Là aussi, il s’agit d’un revirement spectaculaire. Personne ne pouvait, en effet, imaginer que ce soit un chancelier social-démocrate (SPD) qui s’engage à franchir ce seuil des 2 %, alors que les dirigeants de son parti n’ont eu de cesse, ces dernières années, d’en contester le bien-fondé. A l’instar de Norbert Walter-Borjans, qui, le 6 décembre 2019, dans son discours d’investiture à la présidence du SPD, avait déclaré ceci : « Cet objectif de 2 % n’est pas le mien. Cela voudrait dire des milliards d’euros pour des chars et des hélicoptères plutôt que pour les écoles, les chemins de fer et les routes. (…) Oui à des équipements, non au réarmement ! » A l’époque, ces propos avaient créé de vives tensions au sein de la « grande coalition » d’Angela Merkel, le parti de l’ex-chancelière, la CDU, s’étant au contraire clairement prononcé en faveur des 2 %.

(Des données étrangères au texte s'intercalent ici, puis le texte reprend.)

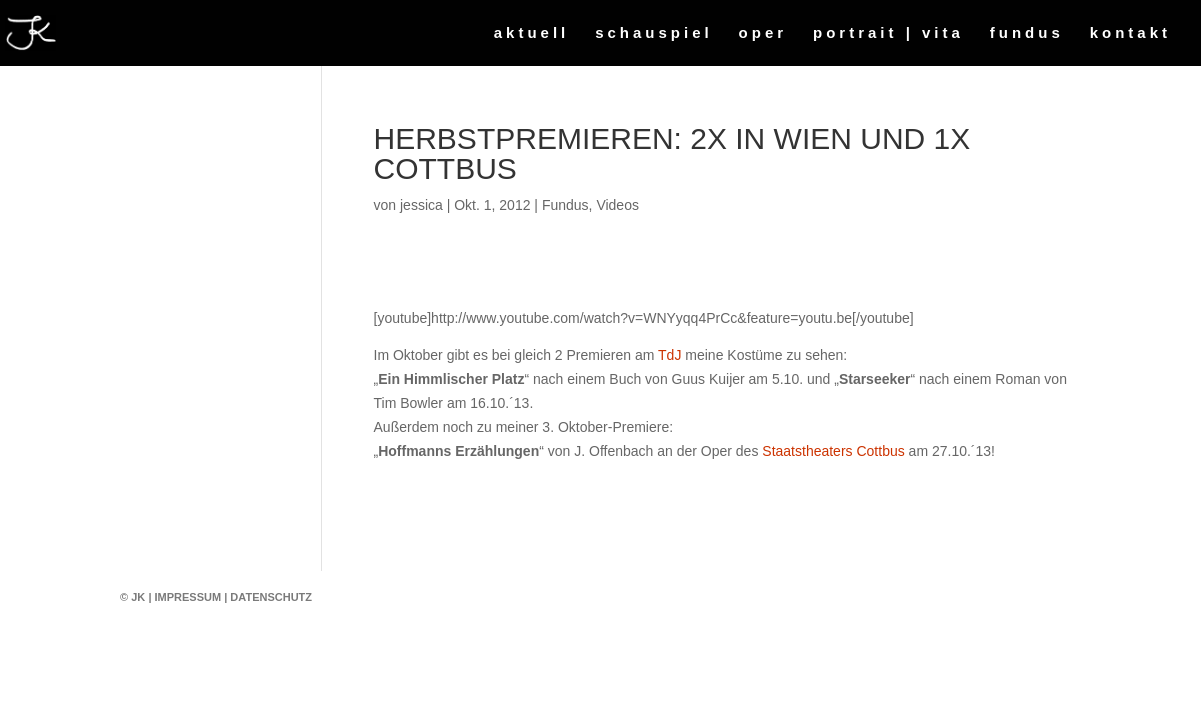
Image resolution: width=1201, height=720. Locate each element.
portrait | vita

Livraisons d’armes à un pays en guerre, augmentation sans précédent des dépenses en matière de défense : majeures, ces deux décisions le sont d’autant plus qu’elles ont fait l’objet d’un large consensus politique. Au Bundestag, seuls les partis situés aux deux extrémités de l’hémicycle, Die Linke, à gauche, et l’AfD, à droite, s’y sont, en effet, opposés. Tous les autres, en revanche, ont décidé de voter pour, qu’il s’agisse du SPD, des Verts et des libéraux-démocrates (FDP), les trois membres de la majorité « feu tricolore » d’Olaf Scholz, ou des conservateurs de la CDU-CSU, dans l’opposition depuis le départ d’Angela Merkel du pouvoir, en décembre 2021.